Le 26 mars, le Front national publie un communiqué où il affirme qu’un fonctionnaire «a le droit de publier, en dehors de ses strictes fonctions, des analyses politiques», mais que «si ce fonctionnaire critique la politique de l’État d’Israël», «les dénonciations et les foudres ministérielles s’abattent sur lui en extrême urgence». En conclusion, «le Front national proteste contre la servilité et la brutalité de Mme Alliot-Marie».
Va pour la «brutalité», c’est affaire de jugement. Mais quand le Front national reproche à la ministre de l’intérieur sa «servilité», une question s’impose: servilité envers qui?
Une réponse nous est donnée, dans l’hebdomadaire d’extrême gauche «Politis» (27 mars 2008), par le chroniqueur Bernard Langlois, qui s’est lui-même signalé à plusieurs reprises par des formules équivoques sur les Juifs et Israël. Décrivant le sous-préfet limogé comme un «bon connaisseur des questions internationales, en particulier proche-orientales», M. Langlois fait savoir à ses lecteurs que l’article litigieux de M. Guigue était une réponse à une tribune publiée dans «Le Monde» par les «habituels agents d’influence israéliens, les Bruckner, Finkielkraut, Lanzmann, Taguieff et autres Élie Wiesel».

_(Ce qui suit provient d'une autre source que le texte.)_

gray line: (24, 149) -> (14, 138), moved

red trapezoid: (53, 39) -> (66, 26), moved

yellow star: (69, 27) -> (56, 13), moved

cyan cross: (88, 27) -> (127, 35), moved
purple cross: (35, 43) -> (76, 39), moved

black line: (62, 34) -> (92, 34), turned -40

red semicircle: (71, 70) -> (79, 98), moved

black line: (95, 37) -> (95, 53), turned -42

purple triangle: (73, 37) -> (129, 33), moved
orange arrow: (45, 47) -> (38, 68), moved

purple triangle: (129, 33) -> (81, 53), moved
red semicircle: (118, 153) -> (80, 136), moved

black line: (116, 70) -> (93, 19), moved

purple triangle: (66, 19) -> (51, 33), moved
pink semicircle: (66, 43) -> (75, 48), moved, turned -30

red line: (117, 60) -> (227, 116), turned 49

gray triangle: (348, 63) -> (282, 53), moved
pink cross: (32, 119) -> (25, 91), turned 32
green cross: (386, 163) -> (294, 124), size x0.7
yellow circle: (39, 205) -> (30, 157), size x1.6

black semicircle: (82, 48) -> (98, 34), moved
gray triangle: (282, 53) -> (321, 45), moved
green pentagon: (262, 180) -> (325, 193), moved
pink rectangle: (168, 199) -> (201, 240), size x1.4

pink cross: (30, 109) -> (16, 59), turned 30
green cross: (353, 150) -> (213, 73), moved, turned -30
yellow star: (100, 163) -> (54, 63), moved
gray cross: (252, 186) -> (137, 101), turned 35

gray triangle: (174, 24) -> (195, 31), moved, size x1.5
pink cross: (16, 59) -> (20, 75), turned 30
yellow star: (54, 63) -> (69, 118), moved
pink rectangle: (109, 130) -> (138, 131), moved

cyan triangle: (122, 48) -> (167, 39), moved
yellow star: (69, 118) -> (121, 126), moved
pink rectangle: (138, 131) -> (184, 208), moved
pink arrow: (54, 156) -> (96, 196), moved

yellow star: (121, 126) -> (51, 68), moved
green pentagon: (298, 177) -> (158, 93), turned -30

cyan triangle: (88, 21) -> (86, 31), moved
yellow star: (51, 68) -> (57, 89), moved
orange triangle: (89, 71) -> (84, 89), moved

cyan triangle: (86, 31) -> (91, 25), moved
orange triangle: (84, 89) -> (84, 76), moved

Le lecteur le plus naïf n’aura pas manqué de remarquer que les noms de ces «agents d’influence israéliens» (autrement dit: hommes à la solde d’Israël), ne sont pas vraiment «de chez nous» – même si, et il l’ignore sans doute, deux des cinq «agents d’influence israéliens» supposés ne sont pas juifs. Et M. Langlois de conclure:
«Une fois encore, la censure d’État s’exerce contre un homme seul, sur la pression d’un lobby pro-israélien solidement incrusté au cœur du système politico-médiatique français.»
Bon Dieu, mais c’est bien sûr! Où avions-nous la tête? Voilà envers qui se manifeste la «servilité» de la ministre de l’intérieur: un «lobby» qui agit «au cœur du système politico-médiatique français» et dont les «agents d’influence» signent des tribunes dans «Le Monde». Vous faut-il un dessin?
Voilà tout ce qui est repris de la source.